Go through the material below and copy each line where the word "panure" appears.

_MATERIAL FOR THIS EXERCISE_
■ ■ ■ ■ ■ ■ ■

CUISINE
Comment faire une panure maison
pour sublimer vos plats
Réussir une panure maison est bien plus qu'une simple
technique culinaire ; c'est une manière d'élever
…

■ ■ ■ ■ ■ ■ ■

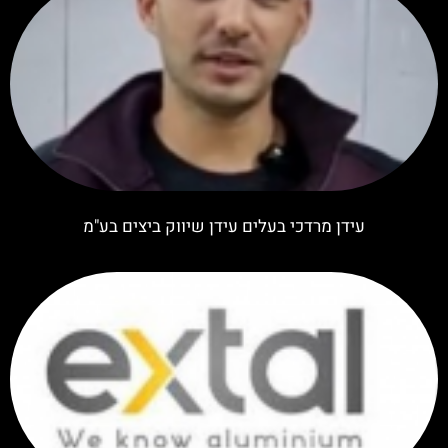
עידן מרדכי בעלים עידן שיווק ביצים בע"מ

■ ■ ■ ■ ■ ■ ■

_ANSWER TO THIS PROBLEM_
Comment faire une panure maison
Réussir une panure maison est bien plus qu'une simple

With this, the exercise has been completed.